Both appellant and respondents filed and exchanged briefs of argument, which are both of inordinate length. Both briefs of argument would seem to have ignored the guidelines in Order 6 rule 5 requiring a brief of argument to be a succinct statement of the argument in the appeal. Rather what the court has been treated with is a compendious treatise of arguments on the Admiralty jurisdiction exercise of action in rem and in personam. In a different setting and submitted for a different purpose, the industry and intellectual effort demonstrated in the briefs of the parties is commendable.
Where however, as in this case, the issue between the parties is whether the trial Judge was right in holding that the writ of summons of the plaintiff and the statement of claim, should be struck out in limine on the objection of the defendant, properly directed the brief of counsel should be confined only to that issue.
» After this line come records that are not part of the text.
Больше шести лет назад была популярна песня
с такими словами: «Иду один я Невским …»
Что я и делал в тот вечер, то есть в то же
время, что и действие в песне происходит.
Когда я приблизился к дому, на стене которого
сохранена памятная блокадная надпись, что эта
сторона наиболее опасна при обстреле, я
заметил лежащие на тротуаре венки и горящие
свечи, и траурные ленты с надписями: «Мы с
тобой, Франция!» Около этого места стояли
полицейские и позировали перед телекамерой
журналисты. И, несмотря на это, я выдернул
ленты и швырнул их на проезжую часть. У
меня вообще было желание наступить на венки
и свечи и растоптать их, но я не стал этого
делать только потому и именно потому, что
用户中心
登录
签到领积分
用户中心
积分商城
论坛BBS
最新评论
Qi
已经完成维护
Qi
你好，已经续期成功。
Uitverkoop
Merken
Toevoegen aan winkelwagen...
The requirements of a good brief have been prescribed in judgments of this court. I refer only to Engineering Enterprises v. Attorney-General Kaduna State (1987) 2 NWLR (Pt. 57) 381; University Vulcanizing (Nig.) Ltd. v. L.U.T.T.C. & ors. (1992) 9 NWLR (Pt. 266) 388, Shell Petroleum Dev. Company (Nig.) Ltd. v. Fed. Board of Inland Revenue (1996) 8 NWLR (Pt. 466) 256.
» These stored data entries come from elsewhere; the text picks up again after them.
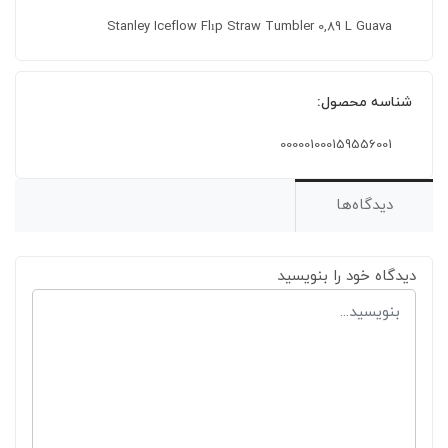
Stanley Iceflow Flıp Straw Tumbler 0,89 L Guava
شناسه محصول:
000001000159556001
دیدگاه‌ها
دیدگاه خود را بنویسید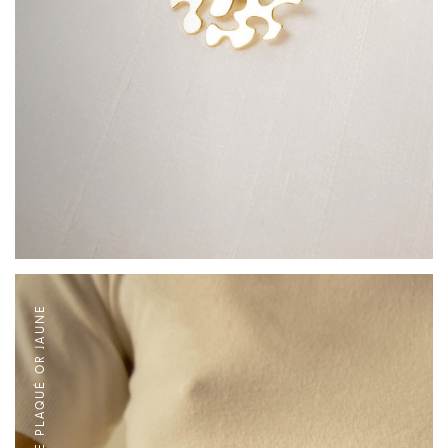
BAGUE PLAQUÉ OR JAUNE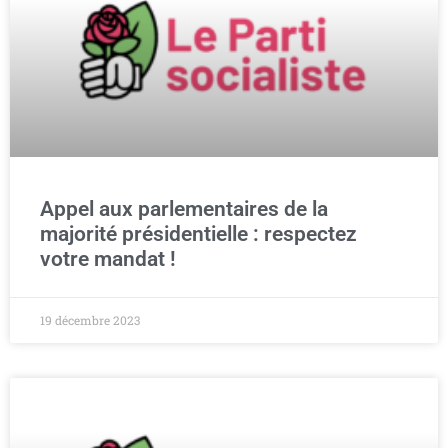
Appel aux parlementaires de la
majorité présidentielle : respectez
votre mandat !
19 décembre 2023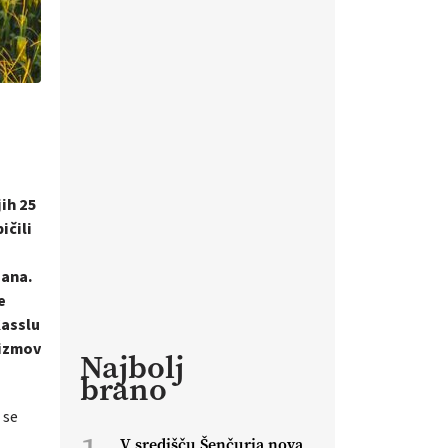
ih 25
ičili
dana.
e
Kasslu
nizmov
Najbolj
brano
 se
V središču Šenčurja nova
The issues canvassed in the briefs before us belong in the main to the realm of arguments from disputed issues, arising after a conducted trial. For the purpose of the hearing appellant has formulated three issues for determination arising from the grounds of appeal filed. Respondent on his part has adopted the issues formulated by the appellant. The issues formulated are as follows-
“(i) Can the admiralty jurisdiction of the Federal High Court be invoked in this particular case having regard to the provision in section 5(4) (a) of the Admiralty Jurisdiction Decree 1991, and the decisions by the Court of Appeal in the cases of M. V. “S. Aruz” v. Scheep (1996) 5 NWLR (Pt.447) 204, and M. V. “5. Araz” v. LPG Shipping S.A. (1996) 6 NWLR (Pt.457) 720. In other words, are the persons whom the plaintiffs/respondents say they have a contract with the beneficial owners with respect to all the shares in the Motor Vessel “S. Araz” or are they charterers of the Vessel under a charter by demise
(ii) Can an action in rem and one in personam be commenced by the same initiating process.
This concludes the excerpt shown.